Finally some real bbq


----------



## BBQBOSS (Oct 27, 2010)

bigox911 said:


> Finally some real bbq



I'll stick with the hot wangs there... best thing they have.


----------



## Jranger (Oct 27, 2010)

Gonna try and make it myself...


----------



## threeleggedpigmy (Oct 27, 2010)

Jranger said:


> Gonna try and make it myself...



The more the merrier!


----------



## The AmBASSaDEER (Oct 27, 2010)

bigox911 said:


> Finally some real bbq



fer sure


----------



## BBQBOSS (Oct 27, 2010)

I will be there fo sho... i got a kitchen pass for the night so its just me minus ball & chain/kids.


----------



## BBQBOSS (Oct 27, 2010)

bigox911 said:


> Finally some real bbq





The AmBASSaDEER said:


> fer sure



I have about 20lbs of que in my freezer... think they would mind if i brought it and asked them to heat it up for us???


----------



## The AmBASSaDEER (Oct 27, 2010)

bigox911 said:


> Finally some real bbq





BBQBOSS said:


> I have about 20lbs of que in my freezer... think they would mind if i brought it and asked them to heat it up for us???



Do it!!! I dare ya!


----------



## germag (Oct 27, 2010)

BBQBOSS said:


> I have about 20lbs of que in my freezer... think they would mind if i brought it and asked them to heat it up for us???



I'm down wit' dat! 


Actually, come to think of it maybe you'd better not.....I'm betting they won't like getting upstaged.....we might not be welcome to come back next time....


----------



## The AmBASSaDEER (Oct 27, 2010)

Should I bring my rollerskates or what?


----------



## BBQBOSS (Oct 27, 2010)

germag said:


> I'm down wit' dat!
> 
> 
> Actually, come to think of it maybe you'd better not.....I'm betting they won't like getting upstaged.....we might not be welcome to come back next time....



Yeah i better hold off cause the guy i cooked this for has bunches of guns and his wife has an itchy trigger finger. I dont need anymore ventilation holes in me.


----------



## threeleggedpigmy (Oct 27, 2010)

Bump


----------



## Jranger (Oct 27, 2010)

The AmBASSaDEER said:


> Should I bring my rollerskates or what?

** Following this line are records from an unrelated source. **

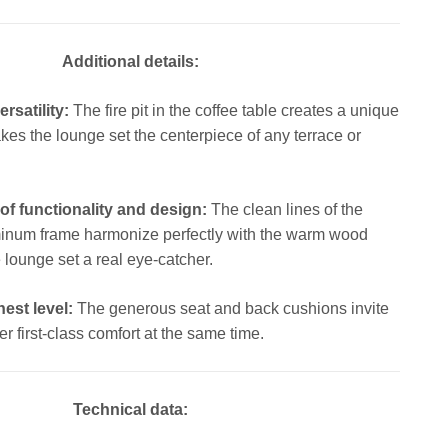
Additional details:
satility:
The fire pit in the coffee table creates a unique
s the lounge set the centerpiece of any terrace or
of functionality and design:
The clean lines of the
inum frame harmonize perfectly with the warm wood
 lounge set a real eye-catcher.
est level:
The generous seat and back cushions invite
er first-class comfort at the same time.
Technical data: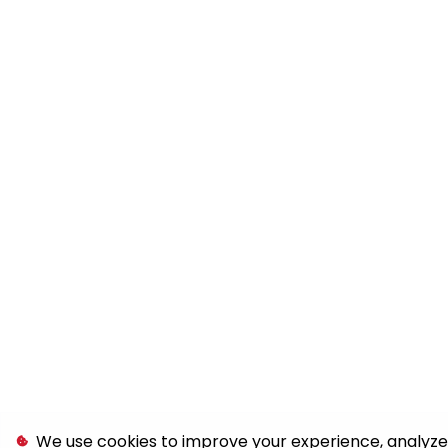
We use cookies to improve your experience, analyze s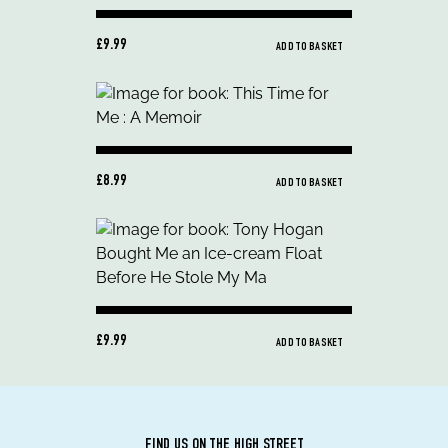
£9.99
ADD TO BASKET
£8.99
ADD TO BASKET
£9.99
ADD TO BASKET
FIND US ON THE HIGH STREET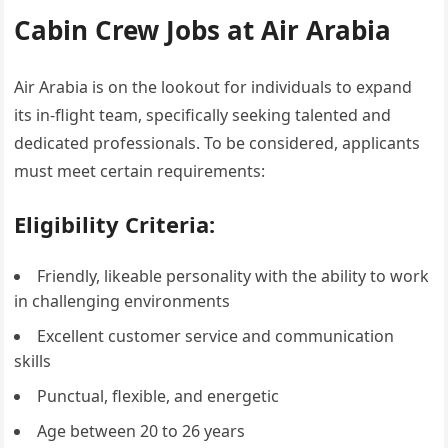
Cabin Crew Jobs at Air Arabia
Air Arabia is on the lookout for individuals to expand
its in-flight team, specifically seeking talented and
dedicated professionals. To be considered, applicants
must meet certain requirements:
Eligibility Criteria:
Friendly, likeable personality with the ability to work
in challenging environments
Excellent customer service and communication
skills
Punctual, flexible, and energetic
Age between 20 to 26 years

I'll buy you a beer if you wear em...


----------



## germag (Oct 27, 2010)

It was a good time! Good to see everybody.


----------



## NOYDB (Oct 27, 2010)

Enjoyed the excellent company as always.


----------



## BBQBOSS (Oct 28, 2010)

Another good one guys and gals!  Good to see everyone again!


----------



## OutFishHim (Oct 28, 2010)

Had a great time!


----------



## bigox911 (Oct 28, 2010)

Good to see y'all as always


----------



## jsullivan03 (Oct 28, 2010)

OutFishHim said:


> Had a great time!


----------



## boonhogganbeck (Oct 28, 2010)

Hate that I missed it.


----------



## Jranger (Oct 28, 2010)

OutFishHim said:


> Had a great time!



You were a wild woman last night night...

I don't think I've seen any one have that much fun...

Good to see all you guys again...I need to get out more.


----------